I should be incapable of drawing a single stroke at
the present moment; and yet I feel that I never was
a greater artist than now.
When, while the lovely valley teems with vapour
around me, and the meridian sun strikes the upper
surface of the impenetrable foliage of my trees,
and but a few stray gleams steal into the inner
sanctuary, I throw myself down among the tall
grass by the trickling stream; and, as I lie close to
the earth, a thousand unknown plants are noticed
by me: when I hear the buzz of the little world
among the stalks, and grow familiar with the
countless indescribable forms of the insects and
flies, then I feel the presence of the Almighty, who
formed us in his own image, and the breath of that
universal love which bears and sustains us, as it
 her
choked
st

---

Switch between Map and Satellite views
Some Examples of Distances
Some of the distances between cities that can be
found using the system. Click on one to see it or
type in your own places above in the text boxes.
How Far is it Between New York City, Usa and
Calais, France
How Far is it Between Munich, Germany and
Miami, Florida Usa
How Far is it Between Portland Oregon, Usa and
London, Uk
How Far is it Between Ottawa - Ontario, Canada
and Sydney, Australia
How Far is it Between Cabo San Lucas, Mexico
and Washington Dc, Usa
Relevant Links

> To do
From the records above, transcribe without alteration every line from the one with "by me: when" to the one with "formed us in", inclusive.

> Solution
by me: when I hear the buzz of the little world
among the stalks, and grow familiar with the
countless indescribable forms of the insects and
flies, then I feel the presence of the Almighty, who
formed us in his own image, and the breath of that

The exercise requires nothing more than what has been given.